Paulino e a Eletrobrás

A propósito da coluna "O avô da crise energética" -que atribuía parte da crise energética à decisão do ex-presidente Itamar Franco de proibir reajuste de tarifas elétricas em período inflacionário-, recebo correspondência intrigante do ministro de Minas e Energia da época, Paulino Cícero. Intrigante porque, a pretexto de rebater o que escrevi, Paulino confirma integralmente tudo o que publiquei.
O que se disse aqui na coluna? 1) Que Itamar Franco havia impedido reajuste tarifário, o que deixou a Eletrobrás apertada; 2) que o então presidente da companhia, José Luiz Alqueres, e o então ministro de Minas e Energia, Paulino Cícero, montaram uma operação ruinosa de venda de parte do capital da empresa.

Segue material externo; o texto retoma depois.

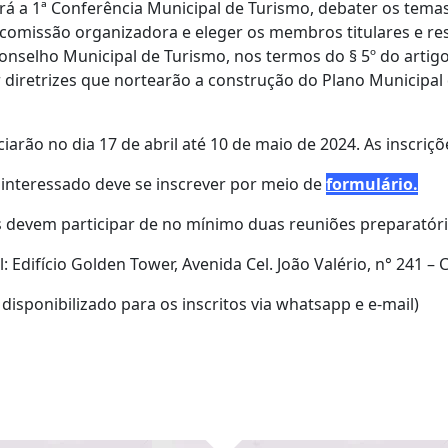
rá a 1ª Conferência Municipal de Turismo, debater os tema
omissão organizadora e eleger os membros titulares e res
onselho Municipal de Turismo, nos termos do § 5º do artigo 
r diretrizes que nortearão a construção do Plano Municip
iciarão no dia 17 de abril até 10 de maio de 2024. As inscriç
o interessado deve se inscrever por meio de
formulário.
es devem participar de no mínimo duas reuniões preparatóri
: Edifício Golden Tower, Avenida Cel. João Valério, n° 241 –
 disponibilizado para os inscritos via whatsapp e e-mail)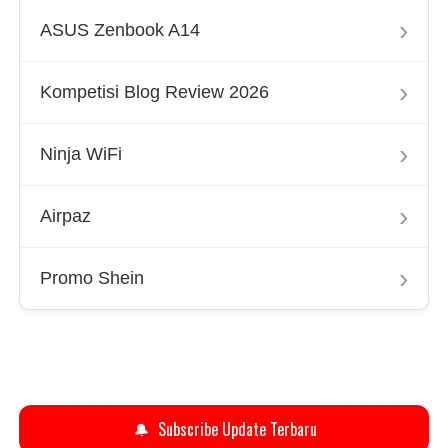
›
ASUS Zenbook A14
›
Kompetisi Blog Review 2026
›
Ninja WiFi
›
Airpaz
›
Promo Shein
🔔
Subscribe Update Terbaru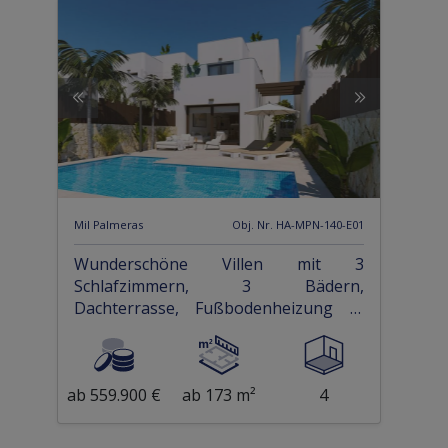
Mil Palmeras
Obj. Nr. HA-MPN-140-E01
Wunderschöne Villen mit 3
Schlafzimmern, 3 Bädern,
Dachterrasse, Fußbodenheizung in
Bädern und Privatpool nur 1 km vom
Strand
ab 559.900 €
ab 173 m²
4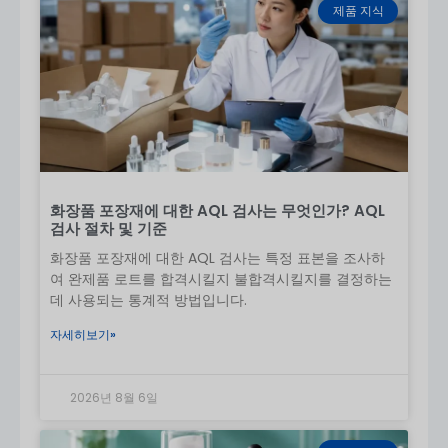
제품 지식
예, 다음을 제공합니다.
무료 표준 샘플
를 사용하여 대량
주문하기 전에 평가할 수 있습니다(배송비는 고객이 부
담).
For
맞춤형 디자인
, 를 보내주시면 고객의 사양에 따라
샘플을 제작하여 대량 생산을 시작하기 전에 승인을 위
해 보내드립니다. 또한 다음을 제공합니다.
러쉬 샘플 서
비스
를 클릭하여 필요한 경우 더 빠르게 처리할 수 있습
니다.
화장품 포장재에 대한 AQL 검사는 무엇인가? AQL
자주 묻는 질문(FAQ)
검사 절차 및 기준
질문: 크림 튜브의 크기와 모양을 사용자 지정할 수 있나
화장품 포장재에 대한 AQL 검사는 특정 표본을 조사하
요?
여 완제품 로트를 합격시킬지 불합격시킬지를 결정하는
A: 예, 전체
사용자 지정
의
크기
,
모양
, 및
디자인
크림 튜
데 사용되는 통계적 방법입니다.
브를 만들 수 있습니다. 독특한 모양을 원하든 특별한 기
자세히보기»
능을 원하든, 고객과 협력하여 비전을 실현할 수 있도록
도와드립니다.
2026년 8월 6일
Q: 친환경 포장 옵션을 제공하나요?
A: 물론입니다! 우리는 다음을 제공합니다.
친환경 옵션
,
다음을 포함합니다.
PCR 플라스틱
그리고
생분해성
지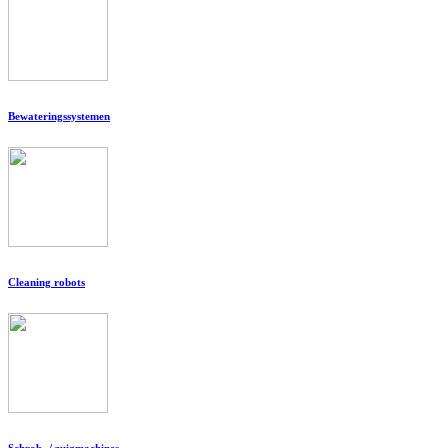
Bewateringssystemen
Cleaning robots
Schrob- / zuigmachines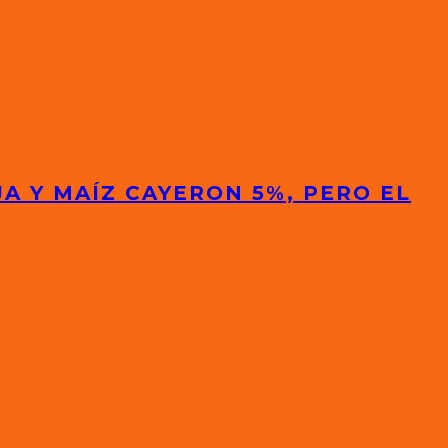
A Y MAÍZ CAYERON 5%, PERO EL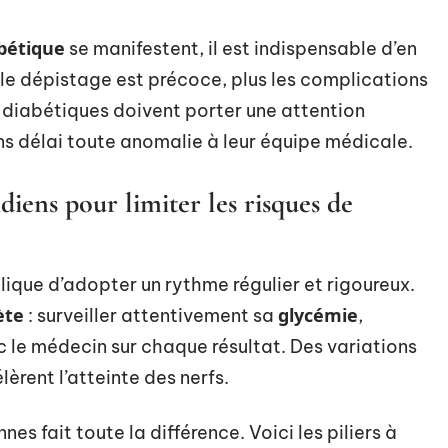
bétique
se manifestent, il est indispensable d’en
s le dépistage est précoce, plus les complications
 diabétiques doivent porter une attention
ans délai toute anomalie à leur équipe médicale.
diens pour limiter les risques de
ique d’adopter un rythme régulier et rigoureux.
ète
glycémie
: surveiller attentivement sa
,
 le médecin sur chaque résultat. Des variations
èrent l’atteinte des nerfs.
 fait toute la différence. Voici les piliers à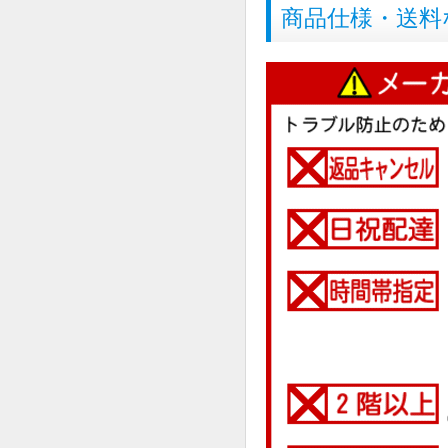
商品仕様・送料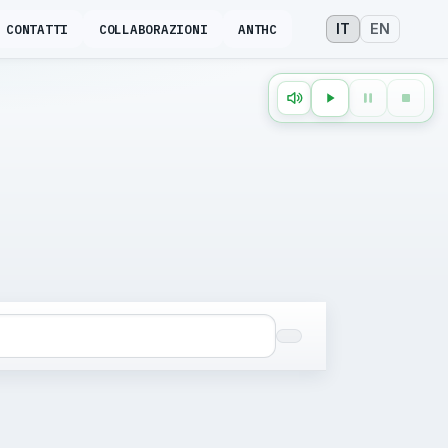
IT
EN
CONTATTI
COLLABORAZIONI
ANTHC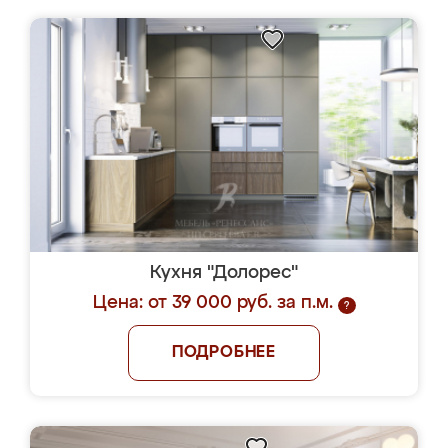
Кухня "Долорес"
Цена: от 39 000 руб. за п.м.
?
ПОДРОБНЕЕ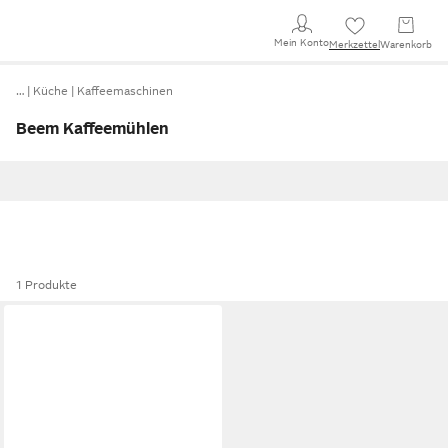
Mein Konto
Merkzettel
Warenkorb
…
Küche
Kaffeemaschinen
Beem Kaffeemühlen
1 Produkte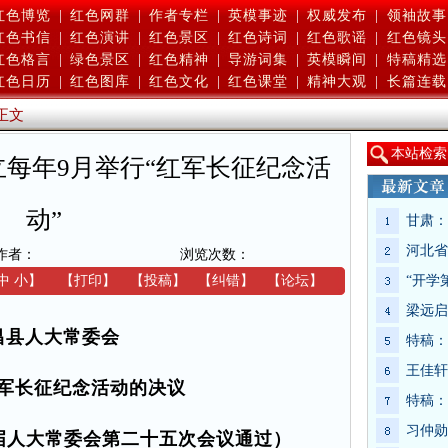
红色博览
|
红色网群
|
作者专栏
|
英模事迹
|
权威发布
|
领袖故事
红色书信
|
红色演讲
|
红色景区
|
红色诗词
|
红色歌谣
|
红色镜头
红色格言
|
绿色景区
|
红色精神
|
导游词集
|
英模瞬间
|
特稿精选
红色日历
|
红色图库
|
红色文化
|
红色课堂
|
精神大观
|
长篇连载
正文
本
站检索
每年9月举行“红军长征纪念活
动”
甘肃：
河北省
作者：
浏览次数：
中
小
】
【
打印
】
【
投稿
】
【
纠错
】
【
论坛
】
“开学
梁远启
昌县人大常委会
特稿：
王佳轩
军长征纪念活动的决议
特稿：
习仲勋
十七届人大常委会第二十五次会议通过）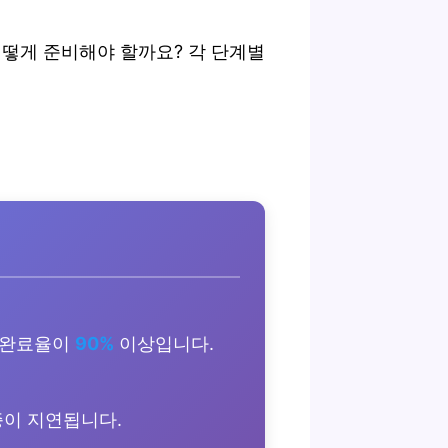
어떻게 준비해야 할까요? 각 단계별
, 완료율이
90%
이상입니다.
증이 지연됩니다.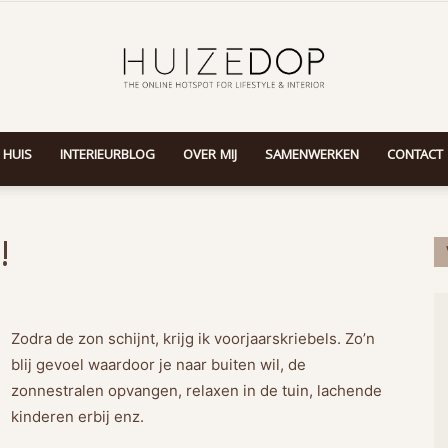
 HUIS
INTERIEURBLOG
OVER MIJ
SAMENWERKEN
CONTACT
Huizedop
!
Zodra de zon schijnt, krijg ik voorjaarskriebels. Zo’n
blij gevoel waardoor je naar buiten wil, de
zonnestralen opvangen, relaxen in de tuin, lachende
kinderen erbij enz.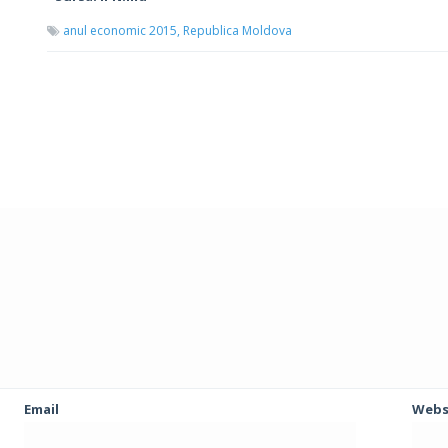
anul economic 2015,
Republica Moldova
Email
Webs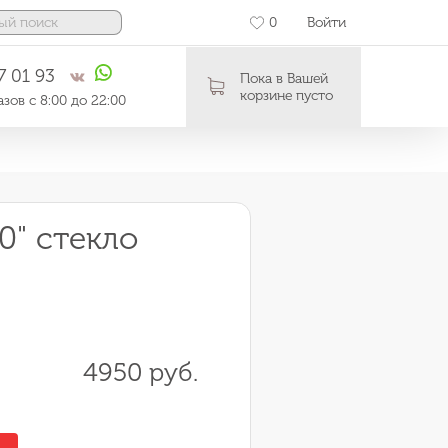
0
Войти
7 01 93
Пока в Вашей
корзине пусто
зов с 8:00 до 22:00
0" стекло
4950 руб.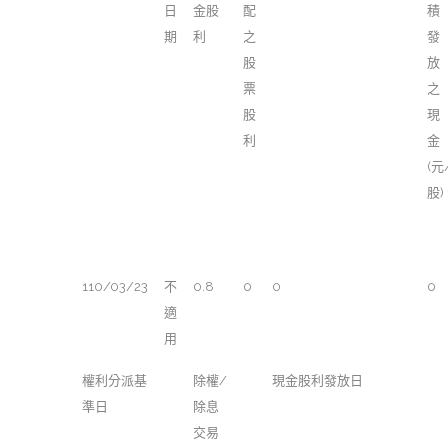
日
金股
配
積
期
利
之
發
股
放
票
之
股
現
利
金
(元
股)
110/03/23
不
0.8
0
0
0
適
用
權利分派基
除權/
現金股利發放日
準日
除息
交易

Antes disso, trabalhando no BNDES como diretor, Alqueres pretendera vender ações ordinárias da companhia, que o banco tinha em carteira. Alertei que se corria o risco de repetir o que aconteceu com a Telebrás, que teve ações vendidas a preço de banana, antes da privatização.
Alqueres me procurou e informou que haveria uma série de eventos que aumentariam substancialmente o valor da Eletrobrás. Segundo ele, a intenção do BNDES era dar alguma liquidez ao papel para valorizar a sua carteira, quando os eventos ocorressem.
Pouco tempo depois Alqueres saiu do BNDES e assumiu a presidência da Eletrobrás, com Paulino como seu chefe imediato. Anunciou-se, então, não uma pequena venda de papéis da Eletrobrás, para dar liquidez, mas a venda de 10% do capital da empresa, em condições ruinosas.
O cálculo foi feito tomando-se a média do valor de mercado de abril, sem nenhuma espécie de correção, em um período de inflação elevadíssima, de 30% ao mês. Depois o valor foi congelado por mais 30 dias, até 31 de maio, data do pagamento. Mostrei na época: "Por cerca de US$ 360 milhões permitiu-se a conversão de um patrimônio que, tomando-se por base critérios internacionais, poderia seguramente valer US$ 2,9 bilhões". Mais: "Para efeito de subscrição, as ações ordinárias estavam cotadas a Cr$ 2.400,00. No dia do vencimento do prazo de subscrição, o mercado já pagava Cr$ 5.320,00. Portanto bastaria subscrever o aumento de capital e vender em seguida as ações para lucrar 122% instantaneamente".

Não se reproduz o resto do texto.